Prevent injuries by teaching people to fall, or not to fall

Clive Pai, professor of physical therapy, studies falling

“We have never learned how to fall,” says UIC researcher Clive Pai. Also working in the lab are (L-R) Crystal Xuan Liu, Emma Yiru Wang and Anna Lee. Photo: Roberta Dupuis-Devlin/UIC Photo Services

Clive Pai believes people can be trained not to fall.

With a five-year, $1 million grant from the National Institute on Aging, the professor of physical therapy is building on previous research by developing a computerized treadmill program that could be used in physical therapy offices to prevent falls and fall-related injuries in older adults.

Each year, one in three adults over 65 falls at least once, according to the Centers for Disease Control and Prevention. Falls are the leading cause of injury in older adults and make it harder for them to get around and live independently. In 2010, more that 21,000 older adults died from injuries related to falls.

Pai has been studying how people fall for over 20 years. Everyone falls in a unique way because it’s unrehearsed and unexpected.

“We have never learned how to fall,” he said.

His research led him to a remarkable discovery — people can be trained relatively quickly and easily how not to fall.

In a recent study, Pai enlisted adults, aged 65 to almost 90, who live independently. The subjects were never told when or how they might fall, as they trod a special walkway in his lab, strapped safely into a harness. Suddenly, like stepping on a banana peel, the footing surface slid out from under them.

“For the first time, the second time, and maybe the third time, they experienced falling. And then, all of sudden, they stopped falling,” Pai said. “They were so quick to adapt — that was the real fascination to me.”

The quickness with which his study subjects (young and old) adapted and learned not to fall as the rug was pulled out from under them was unlike any other motor-learning Pai had seen.

“No one masters playing the piano or even a simple dance step after only two or three tries,” he said.

Pai discovered that his subjects retained what they had learned for as long as 12 months. Not only were they less likely to fall when they returned to the lab six months to a year later, in their daily lives they were 50 percent less likely to fall in the year after training than in the year before.

Pai’s team also found that the tests and training were even for people with reduced bone density. He hopes it will prove safe even for people with osteoporosis, the most severe bone thinning, who are most at risk for a poor outcome after a fall.

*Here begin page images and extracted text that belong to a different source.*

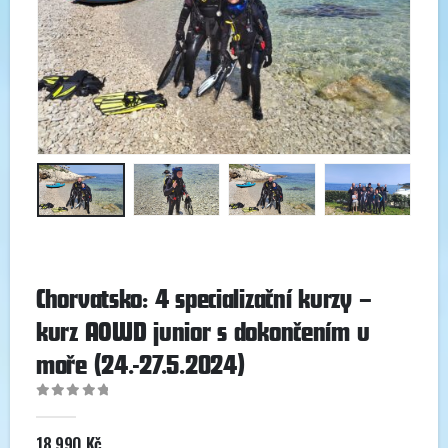
Chorvatsko: 4 specializační kurzy –
kurz AOWD junior s dokončením u
moře (24.-27.5.2024)
0
out of 5
18 990
Kč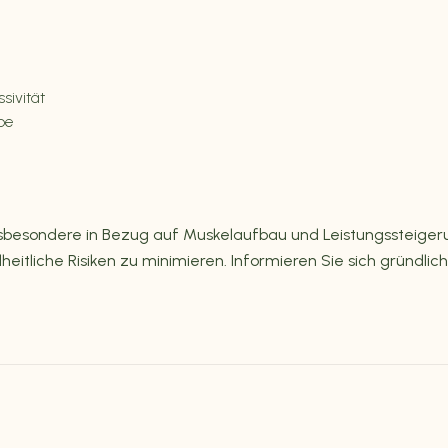
ivität
be
n, insbesondere in Bezug auf Muskelaufbau und Leistungssteig
tliche Risiken zu minimieren. Informieren Sie sich gründlic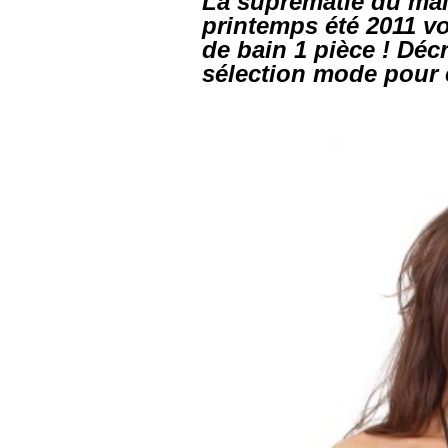
La suprématie du mail
printemps été 2011 voi
de bain 1 pièce ! Déc
sélection mode pour ê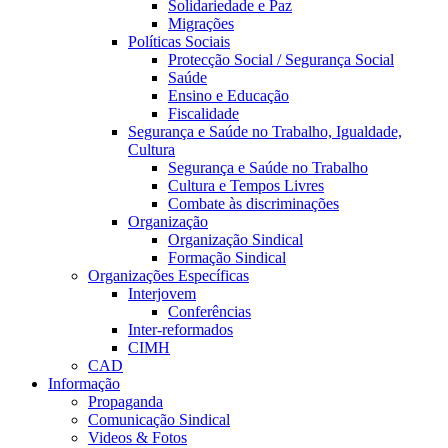
Solidariedade e Paz
Migrações
Políticas Sociais
Protecção Social / Segurança Social
Saúde
Ensino e Educação
Fiscalidade
Segurança e Saúde no Trabalho, Igualdade,
Cultura
Segurança e Saúde no Trabalho
Cultura e Tempos Livres
Combate às discriminações
Organização
Organização Sindical
Formação Sindical
Organizações Específicas
Interjovem
Conferências
Inter-reformados
CIMH
CAD
Informação
Propaganda
Comunicação Sindical
Videos & Fotos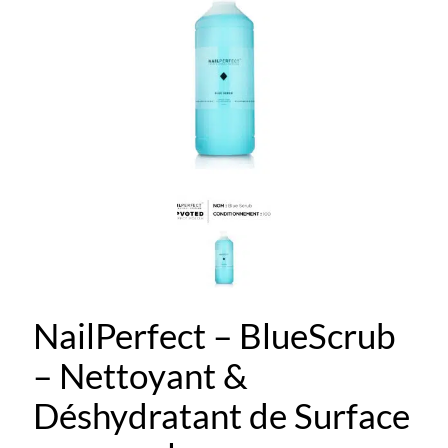
NailPerfect – BlueScrub
– Nettoyant &
Déshydratant de Surface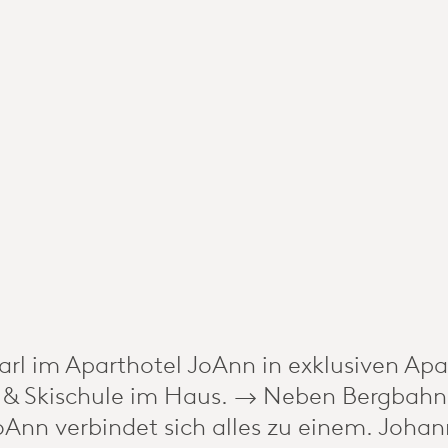
narl im Aparthotel JoAnn in exklusiven Ap
t & Skischule im Haus. → Neben Bergbahn
oAnn verbindet sich alles zu einem. Johan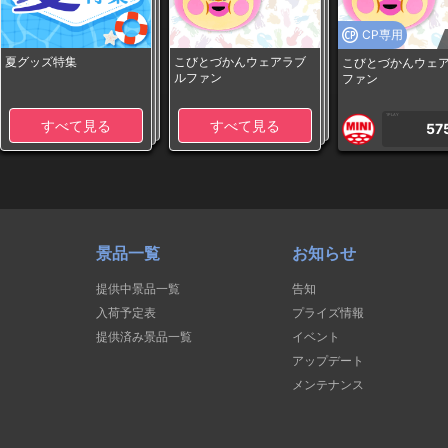
CP専用
夏グッズ特集
こびとづかんウェアラブ
こびとづかんウェ
ルファン
ファン
1PLAY
すべて見る
すべて見る
57
景品一覧
お知らせ
提供中景品一覧
告知
入荷予定表
プライズ情報
提供済み景品一覧
イベント
アップデート
メンテナンス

Pai’s lab set-up is too bulky for the typical physical therapy office, so he developed a computer-controlled treadmill program that replicates the training device in his lab. The new NIH grant will help him determine if the treadmill training can be as effective.

Pai said he would like to see the day when annual preventive care for older adults would include a half hour on a treadmill, strapped into a safety harness, learning to not fall.

“We want to inoculate people against falls,” he said.